A Circuit Court judge tonight dismissed a lawsuit filed by City Comptroller Joan Pratt over Mayor Stephanie Rawlings-Blake’s plan to work with Digicon Corp. to install an Internet-based phone system for city employees.
“The stuff alleged in [the complaint] doesn’t give me any comfort that there is an actionable complaint,” Judge Pamela J. White said Wednesday evening after three hours of arguments, according to the Maryland Daily Record.
While calling the comptroller’s allegations that the city circumvented the competitive bidding process in contracting with Digicon “serious,” the judge said Pratt’s complaint is not “legally cognizable in this place at this time.”
“I have tried mightily to find something that should raise a problem and I cannot,” White said. “I must deal with the reality of actionable legal claims, and I can’t find it here.”
White also said she didn’t believe the comptroller “has any business suing the mayor and the City Council.”
The judge dismissed the suit with prejudice, meaning that Pratt cannot amend or refile the complaint.
City Solicitor George Nilson said he was pleased with Judge White’s decision.
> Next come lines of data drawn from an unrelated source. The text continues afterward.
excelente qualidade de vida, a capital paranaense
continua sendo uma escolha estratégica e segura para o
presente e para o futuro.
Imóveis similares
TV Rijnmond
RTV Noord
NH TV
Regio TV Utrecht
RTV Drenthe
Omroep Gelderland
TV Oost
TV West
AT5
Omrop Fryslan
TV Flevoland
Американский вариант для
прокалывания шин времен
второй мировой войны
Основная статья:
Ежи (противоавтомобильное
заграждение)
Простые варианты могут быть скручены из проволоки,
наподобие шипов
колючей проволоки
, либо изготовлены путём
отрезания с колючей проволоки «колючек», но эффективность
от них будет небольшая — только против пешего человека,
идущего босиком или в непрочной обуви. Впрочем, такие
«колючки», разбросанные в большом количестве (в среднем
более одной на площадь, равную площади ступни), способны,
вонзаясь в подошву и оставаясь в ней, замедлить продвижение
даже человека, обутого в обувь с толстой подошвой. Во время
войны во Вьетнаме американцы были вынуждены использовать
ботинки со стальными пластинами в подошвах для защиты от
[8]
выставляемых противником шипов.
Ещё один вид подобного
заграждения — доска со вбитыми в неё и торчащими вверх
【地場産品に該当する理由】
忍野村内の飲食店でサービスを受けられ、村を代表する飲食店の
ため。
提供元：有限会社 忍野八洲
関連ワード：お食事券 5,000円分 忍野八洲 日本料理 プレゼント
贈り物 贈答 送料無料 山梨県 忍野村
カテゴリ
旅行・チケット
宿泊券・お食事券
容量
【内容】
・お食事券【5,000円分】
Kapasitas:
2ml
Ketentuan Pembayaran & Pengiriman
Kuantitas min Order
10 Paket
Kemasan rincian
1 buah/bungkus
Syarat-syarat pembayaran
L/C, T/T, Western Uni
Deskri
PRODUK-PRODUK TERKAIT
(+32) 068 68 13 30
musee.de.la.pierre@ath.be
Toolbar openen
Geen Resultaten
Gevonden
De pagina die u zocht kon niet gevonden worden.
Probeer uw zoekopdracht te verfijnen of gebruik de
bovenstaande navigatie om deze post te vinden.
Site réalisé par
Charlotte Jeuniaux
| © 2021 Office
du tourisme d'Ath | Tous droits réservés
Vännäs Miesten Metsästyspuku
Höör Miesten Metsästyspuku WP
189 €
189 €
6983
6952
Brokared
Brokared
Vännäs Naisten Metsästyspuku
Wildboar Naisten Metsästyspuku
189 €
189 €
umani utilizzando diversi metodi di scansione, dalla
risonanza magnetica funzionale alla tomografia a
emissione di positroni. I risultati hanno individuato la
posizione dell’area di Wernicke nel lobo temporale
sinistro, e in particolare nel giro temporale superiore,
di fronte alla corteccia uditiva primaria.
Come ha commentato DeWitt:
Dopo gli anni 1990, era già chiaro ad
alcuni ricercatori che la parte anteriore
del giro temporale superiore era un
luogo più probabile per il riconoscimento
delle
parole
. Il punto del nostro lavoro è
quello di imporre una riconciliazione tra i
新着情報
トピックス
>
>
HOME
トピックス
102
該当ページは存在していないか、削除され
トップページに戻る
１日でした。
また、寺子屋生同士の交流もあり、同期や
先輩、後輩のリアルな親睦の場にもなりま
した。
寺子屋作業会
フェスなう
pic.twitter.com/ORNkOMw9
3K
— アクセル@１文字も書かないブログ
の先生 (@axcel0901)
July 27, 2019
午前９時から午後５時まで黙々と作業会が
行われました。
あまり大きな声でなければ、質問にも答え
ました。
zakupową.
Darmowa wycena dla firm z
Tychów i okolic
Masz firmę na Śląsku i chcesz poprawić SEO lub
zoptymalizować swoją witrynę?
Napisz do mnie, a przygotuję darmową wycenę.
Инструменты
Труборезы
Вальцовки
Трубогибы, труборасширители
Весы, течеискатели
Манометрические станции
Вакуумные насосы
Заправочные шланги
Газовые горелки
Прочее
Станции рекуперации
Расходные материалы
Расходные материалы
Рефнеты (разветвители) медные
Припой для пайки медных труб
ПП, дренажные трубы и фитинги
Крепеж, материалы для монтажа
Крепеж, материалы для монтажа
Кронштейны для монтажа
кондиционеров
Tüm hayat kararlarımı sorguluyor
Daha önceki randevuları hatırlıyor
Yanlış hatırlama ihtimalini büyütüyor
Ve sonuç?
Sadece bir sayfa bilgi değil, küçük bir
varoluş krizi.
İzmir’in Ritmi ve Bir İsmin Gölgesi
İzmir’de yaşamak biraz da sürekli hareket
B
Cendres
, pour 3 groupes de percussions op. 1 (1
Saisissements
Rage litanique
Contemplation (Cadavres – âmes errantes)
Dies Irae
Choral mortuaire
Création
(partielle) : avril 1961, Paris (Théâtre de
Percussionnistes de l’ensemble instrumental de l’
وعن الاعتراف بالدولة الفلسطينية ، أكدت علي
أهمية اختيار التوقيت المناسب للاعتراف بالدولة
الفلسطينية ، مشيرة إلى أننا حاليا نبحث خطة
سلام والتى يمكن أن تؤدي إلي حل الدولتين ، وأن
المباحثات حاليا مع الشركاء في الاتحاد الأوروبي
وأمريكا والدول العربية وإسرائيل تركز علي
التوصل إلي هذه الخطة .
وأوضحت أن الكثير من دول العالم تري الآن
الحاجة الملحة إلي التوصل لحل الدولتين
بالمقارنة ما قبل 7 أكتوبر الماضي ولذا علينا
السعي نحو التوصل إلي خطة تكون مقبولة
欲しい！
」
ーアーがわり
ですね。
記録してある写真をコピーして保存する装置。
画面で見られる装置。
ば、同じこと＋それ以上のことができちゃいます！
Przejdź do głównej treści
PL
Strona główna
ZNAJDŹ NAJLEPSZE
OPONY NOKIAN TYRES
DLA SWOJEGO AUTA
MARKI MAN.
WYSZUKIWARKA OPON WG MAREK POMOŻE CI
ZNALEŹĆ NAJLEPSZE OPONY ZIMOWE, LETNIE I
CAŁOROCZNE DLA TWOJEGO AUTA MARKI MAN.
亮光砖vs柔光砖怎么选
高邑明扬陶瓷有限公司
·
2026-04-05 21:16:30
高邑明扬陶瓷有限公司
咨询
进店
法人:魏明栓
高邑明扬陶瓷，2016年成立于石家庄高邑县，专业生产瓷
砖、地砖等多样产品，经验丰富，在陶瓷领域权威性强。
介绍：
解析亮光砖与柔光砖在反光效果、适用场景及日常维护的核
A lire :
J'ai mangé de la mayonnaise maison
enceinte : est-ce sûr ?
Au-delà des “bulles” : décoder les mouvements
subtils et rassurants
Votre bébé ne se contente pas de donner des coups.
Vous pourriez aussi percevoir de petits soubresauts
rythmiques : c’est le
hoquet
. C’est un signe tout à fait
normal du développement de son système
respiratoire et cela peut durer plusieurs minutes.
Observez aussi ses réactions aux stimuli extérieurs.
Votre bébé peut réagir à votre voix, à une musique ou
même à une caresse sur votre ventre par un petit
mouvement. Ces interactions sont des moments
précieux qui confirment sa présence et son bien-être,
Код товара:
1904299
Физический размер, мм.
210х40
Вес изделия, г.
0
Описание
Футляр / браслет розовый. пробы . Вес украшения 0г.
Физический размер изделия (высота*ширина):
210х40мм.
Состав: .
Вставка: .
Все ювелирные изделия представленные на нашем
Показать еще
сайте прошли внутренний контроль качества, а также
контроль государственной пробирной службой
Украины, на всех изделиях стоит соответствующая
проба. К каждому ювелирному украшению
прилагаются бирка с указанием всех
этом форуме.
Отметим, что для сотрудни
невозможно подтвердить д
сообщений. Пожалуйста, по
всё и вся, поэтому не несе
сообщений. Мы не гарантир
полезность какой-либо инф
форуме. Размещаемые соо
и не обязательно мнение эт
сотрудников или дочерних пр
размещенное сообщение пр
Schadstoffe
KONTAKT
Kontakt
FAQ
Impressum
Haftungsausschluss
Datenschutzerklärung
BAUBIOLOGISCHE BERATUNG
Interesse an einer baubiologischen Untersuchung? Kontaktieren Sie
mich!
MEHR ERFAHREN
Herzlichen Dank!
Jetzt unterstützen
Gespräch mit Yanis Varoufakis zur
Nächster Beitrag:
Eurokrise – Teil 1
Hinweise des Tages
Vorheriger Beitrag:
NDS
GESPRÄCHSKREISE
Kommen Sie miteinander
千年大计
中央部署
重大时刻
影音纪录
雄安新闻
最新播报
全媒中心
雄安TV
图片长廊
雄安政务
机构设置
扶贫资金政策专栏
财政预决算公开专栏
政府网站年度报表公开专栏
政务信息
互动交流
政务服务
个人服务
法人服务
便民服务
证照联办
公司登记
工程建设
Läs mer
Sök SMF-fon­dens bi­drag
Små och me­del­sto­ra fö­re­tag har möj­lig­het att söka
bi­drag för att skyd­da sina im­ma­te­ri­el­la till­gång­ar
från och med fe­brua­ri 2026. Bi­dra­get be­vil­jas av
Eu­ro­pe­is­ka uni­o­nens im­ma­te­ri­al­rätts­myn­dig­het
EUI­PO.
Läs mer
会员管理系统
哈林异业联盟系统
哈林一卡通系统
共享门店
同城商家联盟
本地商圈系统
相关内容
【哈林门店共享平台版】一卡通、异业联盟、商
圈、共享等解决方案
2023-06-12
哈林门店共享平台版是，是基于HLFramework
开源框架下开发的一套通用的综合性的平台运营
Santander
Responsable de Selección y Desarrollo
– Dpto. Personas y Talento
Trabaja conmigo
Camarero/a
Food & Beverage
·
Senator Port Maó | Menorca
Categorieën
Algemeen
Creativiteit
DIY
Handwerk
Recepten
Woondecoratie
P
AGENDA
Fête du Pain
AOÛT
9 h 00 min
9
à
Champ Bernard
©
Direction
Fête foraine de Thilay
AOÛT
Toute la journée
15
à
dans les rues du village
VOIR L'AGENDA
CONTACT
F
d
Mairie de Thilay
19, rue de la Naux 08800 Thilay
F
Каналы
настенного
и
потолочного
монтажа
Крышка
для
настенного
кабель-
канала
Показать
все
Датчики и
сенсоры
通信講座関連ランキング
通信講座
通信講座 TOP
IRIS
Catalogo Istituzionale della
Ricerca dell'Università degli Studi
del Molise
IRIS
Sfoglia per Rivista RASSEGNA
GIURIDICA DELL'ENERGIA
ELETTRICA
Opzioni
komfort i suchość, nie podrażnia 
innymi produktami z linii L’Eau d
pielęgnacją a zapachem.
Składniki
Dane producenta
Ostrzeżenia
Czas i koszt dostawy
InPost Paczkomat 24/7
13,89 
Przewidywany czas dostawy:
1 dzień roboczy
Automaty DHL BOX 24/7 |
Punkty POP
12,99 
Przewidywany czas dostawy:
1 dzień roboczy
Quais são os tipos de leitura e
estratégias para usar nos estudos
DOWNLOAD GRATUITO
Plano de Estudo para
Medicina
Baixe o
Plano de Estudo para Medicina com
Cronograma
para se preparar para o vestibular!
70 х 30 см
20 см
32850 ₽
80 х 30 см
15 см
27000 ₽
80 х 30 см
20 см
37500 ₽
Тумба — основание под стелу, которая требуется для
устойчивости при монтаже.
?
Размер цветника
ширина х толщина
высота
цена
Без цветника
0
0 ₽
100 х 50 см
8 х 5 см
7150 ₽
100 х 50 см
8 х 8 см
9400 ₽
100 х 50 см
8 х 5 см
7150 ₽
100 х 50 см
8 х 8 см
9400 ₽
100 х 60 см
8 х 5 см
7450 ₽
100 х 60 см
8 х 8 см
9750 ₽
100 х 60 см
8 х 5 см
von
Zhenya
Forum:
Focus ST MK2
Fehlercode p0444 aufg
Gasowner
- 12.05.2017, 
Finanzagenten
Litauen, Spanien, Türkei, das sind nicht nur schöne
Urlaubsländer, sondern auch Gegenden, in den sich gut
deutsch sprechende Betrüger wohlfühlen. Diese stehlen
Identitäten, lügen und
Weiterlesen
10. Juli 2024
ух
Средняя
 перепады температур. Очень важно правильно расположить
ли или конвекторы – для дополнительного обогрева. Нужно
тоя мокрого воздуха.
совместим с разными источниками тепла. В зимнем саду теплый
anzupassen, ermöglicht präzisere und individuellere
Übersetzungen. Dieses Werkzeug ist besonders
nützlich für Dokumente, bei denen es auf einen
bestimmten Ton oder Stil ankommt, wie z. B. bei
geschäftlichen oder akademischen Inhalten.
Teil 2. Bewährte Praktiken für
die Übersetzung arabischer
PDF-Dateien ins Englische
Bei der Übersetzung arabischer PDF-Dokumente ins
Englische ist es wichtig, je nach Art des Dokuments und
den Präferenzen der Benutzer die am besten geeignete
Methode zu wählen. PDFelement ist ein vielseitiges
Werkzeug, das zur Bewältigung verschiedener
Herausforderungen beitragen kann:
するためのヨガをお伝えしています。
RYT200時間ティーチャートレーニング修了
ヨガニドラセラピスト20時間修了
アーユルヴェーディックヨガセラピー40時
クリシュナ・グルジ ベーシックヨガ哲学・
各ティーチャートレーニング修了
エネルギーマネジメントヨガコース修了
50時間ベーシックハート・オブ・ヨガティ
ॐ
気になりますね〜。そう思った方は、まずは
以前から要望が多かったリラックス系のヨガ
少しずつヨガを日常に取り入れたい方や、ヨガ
He had argued that under the city’s charter, a city employee cannot employ outside counsel unless the solicitor certifies that there is an irreconcilable conflict and the Board of Estimates concurs.
Pratt filed her private lawsuit in October claiming the administration circumvented the city’s bidding process in contracting with Rockville-based Digicon to install a Voice Over Internet Protocol (VOIP) phone system, and sued to prevent the city from proceeding with the contract.
The comptroller, whose office has jurisdiction over the municipal phone system, has repeatedly urged the Board of Estimates to approve a contract with IBM.
But the five-member board – controlled by Mayor Rawlings-Blake – rejected the IBM bid last July.